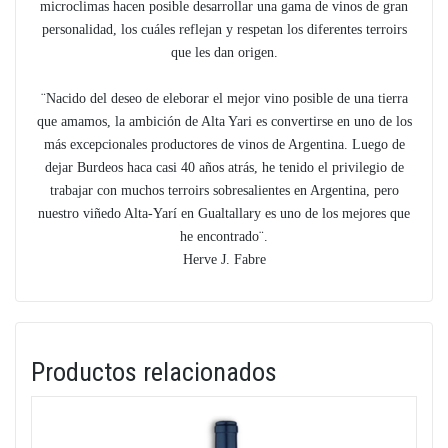
microclimas hacen posible desarrollar una gama de vinos de gran
personalidad, los cuáles reflejan y respetan los diferentes terroirs
que les dan origen.
¨Nacido del deseo de eleborar el mejor vino posible de una tierra
que amamos, la ambición de Alta Yari es convertirse en uno de los
más excepcionales productores de vinos de Argentina. Luego de
dejar Burdeos haca casi 40 años atrás, he tenido el privilegio de
trabajar con muchos terroirs sobresalientes en Argentina, pero
nuestro viñedo Alta-Yarí en Gualtallary es uno de los mejores que
he encontrado¨.
Herve J. Fabre
Productos relacionados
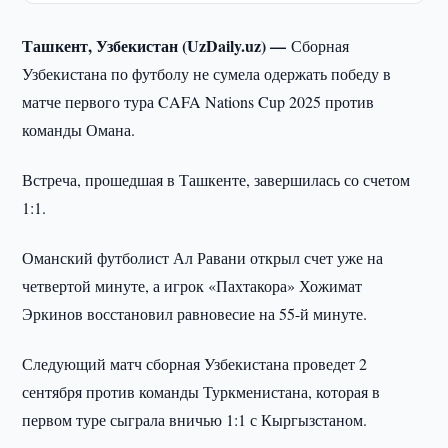
Ташкент, Узбекистан (UzDaily.uz) —
Сборная
Узбекистана по футболу не сумела одержать победу в
матче первого тура CAFA Nations Cup 2025 против
команды Омана.
Встреча, прошедшая в Ташкенте, завершилась со счетом
1:1.
Оманский футболист Ал Равани открыл счет уже на
четвертой минуте, а игрок «Пахтакора» Хожимат
Эркинов восстановил равновесие на 55-й минуте.
Следующий матч сборная Узбекистана проведет 2
сентября против команды Туркменистана, которая в
первом туре сыграла вничью 1:1 с Кыргызстаном.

* _TASK STATEMENT_
Could you reproduce the data above exactly, without its pictures?

* _EXPECTED ANSWER_
microclimas hacen posible desarrollar una gama de vinos de gran
personalidad, los cuáles reflejan y respetan los diferentes terroirs
que les dan origen.
¨Nacido del deseo de eleborar el mejor vino posible de una tierra
que amamos, la ambición de Alta Yari es convertirse en uno de los
más excepcionales productores de vinos de Argentina. Luego de
dejar Burdeos haca casi 40 años atrás, he tenido el privilegio de
trabajar con muchos terroirs sobresalientes en Argentina, pero
nuestro viñedo Alta-Yarí en Gualtallary es uno de los mejores que
he encontrado¨.
Herve J. Fabre
Productos relacionados
Ташкент, Узбекистан (UzDaily.uz) —
Сборная
Узбекистана по футболу не сумела одержать победу в
матче первого тура CAFA Nations Cup 2025 против
команды Омана.
Встреча, прошедшая в Ташкенте, завершилась со счетом
1:1.
Оманский футболист Ал Равани открыл счет уже на
четвертой минуте, а игрок «Пахтакора» Хожимат
Эркинов восстановил равновесие на 55-й минуте.
Следующий матч сборная Узбекистана проведет 2
сентября против команды Туркменистана, которая в
первом туре сыграла вничью 1:1 с Кыргызстаном.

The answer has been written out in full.